Instructions for the task = Count every line in the following listing that contains "format", then report that count with nothing added.

Study material =
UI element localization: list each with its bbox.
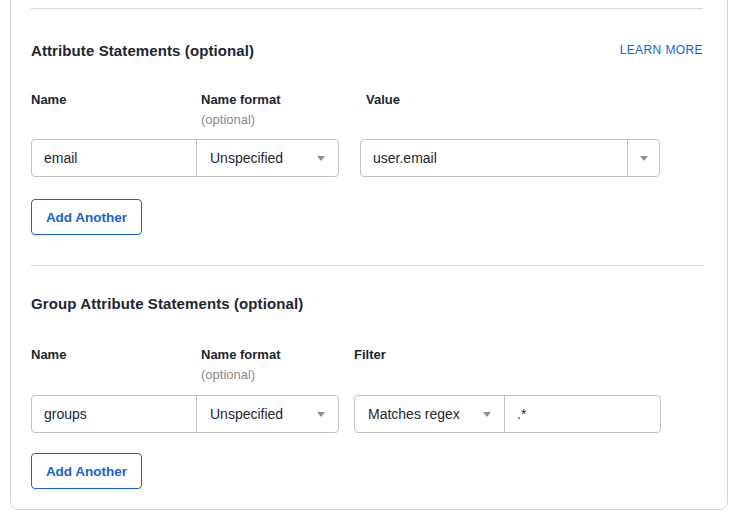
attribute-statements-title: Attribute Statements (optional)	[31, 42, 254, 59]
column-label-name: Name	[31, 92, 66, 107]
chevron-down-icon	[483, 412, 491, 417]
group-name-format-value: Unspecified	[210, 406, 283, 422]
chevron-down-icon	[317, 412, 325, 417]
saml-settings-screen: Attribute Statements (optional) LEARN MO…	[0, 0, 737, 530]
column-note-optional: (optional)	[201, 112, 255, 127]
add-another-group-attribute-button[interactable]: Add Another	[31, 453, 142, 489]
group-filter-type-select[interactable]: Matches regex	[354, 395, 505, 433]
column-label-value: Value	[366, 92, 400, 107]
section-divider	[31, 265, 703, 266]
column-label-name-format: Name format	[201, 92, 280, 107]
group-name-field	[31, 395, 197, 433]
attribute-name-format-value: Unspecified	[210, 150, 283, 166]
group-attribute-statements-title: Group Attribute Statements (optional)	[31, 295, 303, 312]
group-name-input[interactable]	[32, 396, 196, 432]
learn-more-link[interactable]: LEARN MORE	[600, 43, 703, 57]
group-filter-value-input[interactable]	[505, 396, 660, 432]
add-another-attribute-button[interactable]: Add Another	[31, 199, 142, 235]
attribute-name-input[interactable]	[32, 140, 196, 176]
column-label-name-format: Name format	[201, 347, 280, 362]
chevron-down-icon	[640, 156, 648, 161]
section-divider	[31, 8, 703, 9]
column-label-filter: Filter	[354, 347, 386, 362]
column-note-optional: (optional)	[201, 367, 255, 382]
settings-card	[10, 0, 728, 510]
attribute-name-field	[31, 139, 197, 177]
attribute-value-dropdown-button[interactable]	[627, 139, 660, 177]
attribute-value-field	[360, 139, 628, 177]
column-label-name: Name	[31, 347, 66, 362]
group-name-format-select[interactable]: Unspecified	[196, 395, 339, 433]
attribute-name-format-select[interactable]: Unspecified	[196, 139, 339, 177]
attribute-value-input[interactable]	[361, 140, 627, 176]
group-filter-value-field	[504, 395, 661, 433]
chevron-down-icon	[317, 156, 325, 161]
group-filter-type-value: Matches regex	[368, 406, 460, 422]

Answer to the problem = 6